Cayman’s economy entered the difficult period of the COVID-19 pandemic and related lockdown measures this year with a 1.9% first-quarter increase of its gross domestic product in real terms.
Although the hotel and restaurant sector had already suffered by March and showed a decline of 13.9% during the first three months of the year, other sectors, like the construction industry and real estate, surged during that period, with growth rates of 11.9% and 5.3%, respectively.
The finance sector, which represents the largest contribution to GDP, grew by an estimated 1.3% in the first quarter, the Economics and Statistics Office reported.
Cayman’s borders were closed in the second half of March and affected both stayover and cruise tourism.
“The sudden stop in the sector impacted the growth in some auxiliary sectors but was not sufficient to outweigh their growth in the first two and a half months of the quarter,” the ESO’s first-quarter economic report noted.
Government finances remained healthy in the first quarter, with an overall surplus of $176.3 million, as revenues of $353.2 million exceeded expenditures of $176.9 million.
As a result, central government’s debt fell to $279.3 million at the end of March 2020, lower than the $417.4 million recorded a year earlier.
Of course, much has changed since the first quarter. Cayman’s population has declined by more than 7%, and the government expects the economy to contract by at least 7.8% overall, depending on the effectiveness of stimulus measures.

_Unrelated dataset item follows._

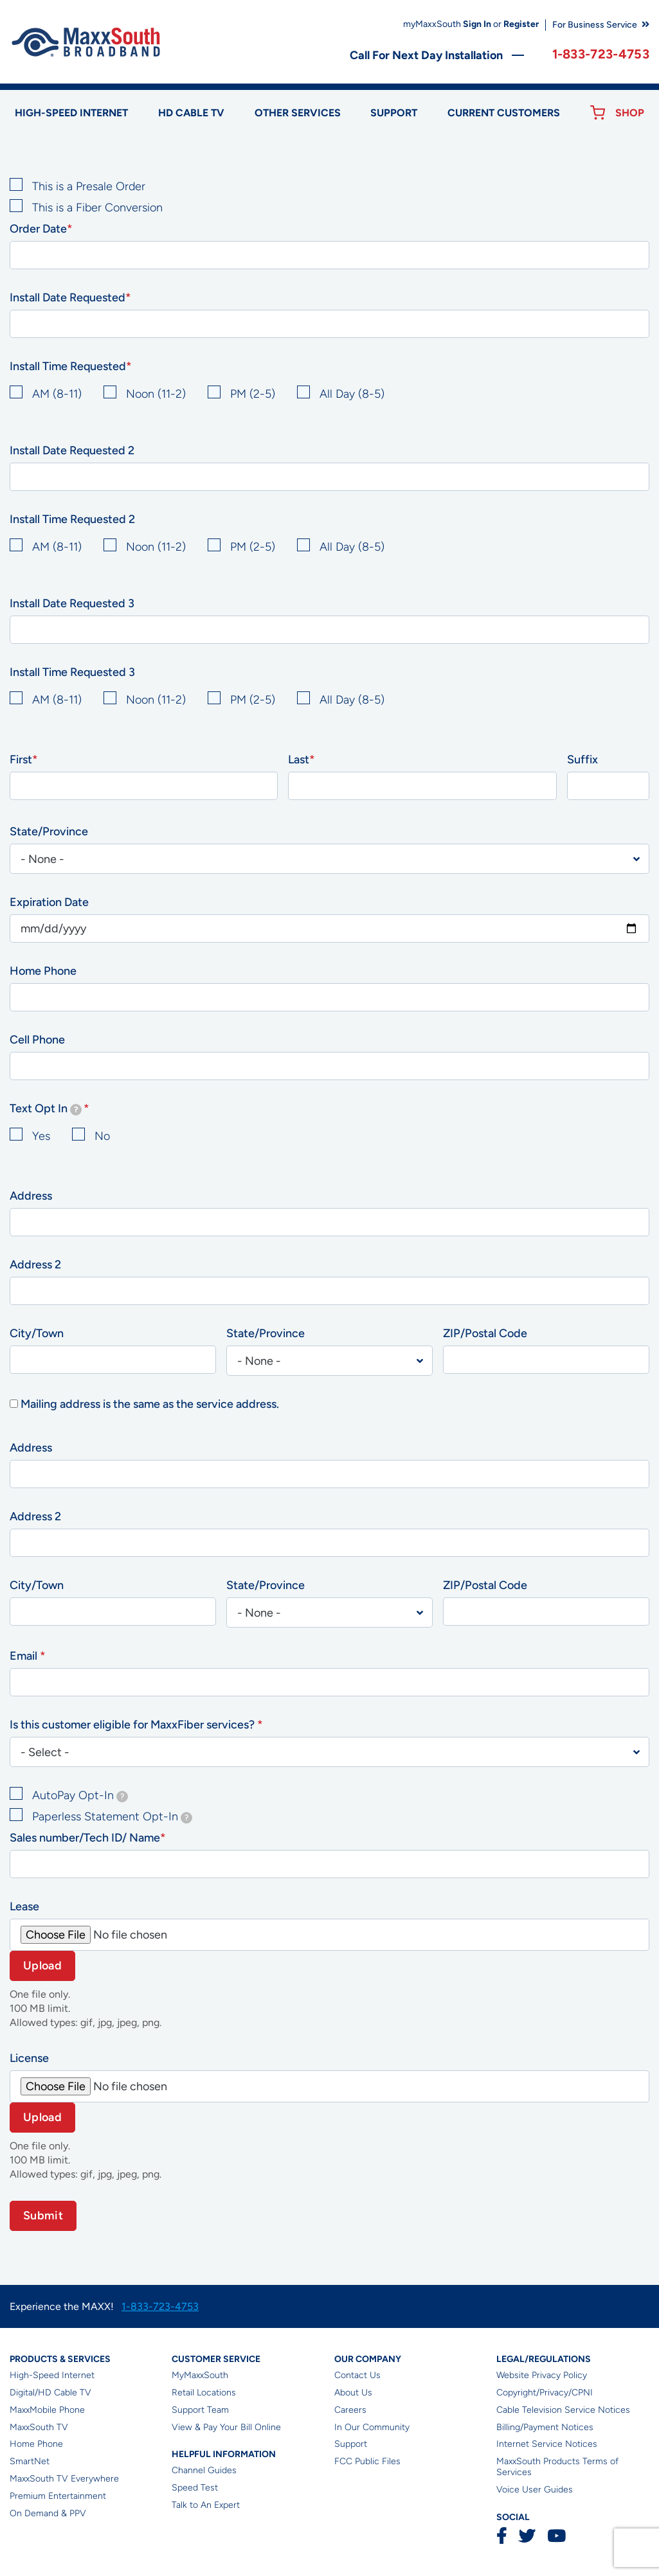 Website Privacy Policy (541, 2375)
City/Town (37, 1333)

Unemployment is forecast to reach 7.6% by the end of the year, compared to an average of 3.5% in 2019.
The hotel and restaurant sector alone may contract by up to 80% in 2020, and tourism is expected to remain below 2019 levels for years to come, according to ESO estimates.
But despite the general contraction in most sectors, construction is expected to rise, as demand for construction services remains robust, the ESO economic report said.
Real estate could contract by 9% and is likely to face further declines as expatriate workers leave the jurisdiction, economist Marla Dukharan wrote in her Caribbean Monthly Economic Report for November.
Meanwhile, financial services will decline 3.7% in 2020 and business services will contract 1.7%, with downside risks based on volatility in international markets, she noted.
However, Dukharan is confident that, after years of fiscal surpluses, the Cayman Islands government has the financial means to respond to the crisis without increasing debt.
“Government stimulus measures aimed at providing low-cost funding to the private sector, increasing disposable income, and boosting construction activity, will continue to soften the blow,” she wrote.
Price inflation measured by the average consumer price index (CPI) is forecasted at 0.4% in 2020, as lower demand, low commodity prices and global restrictions related to COVID-19 are expected to suppress price levels.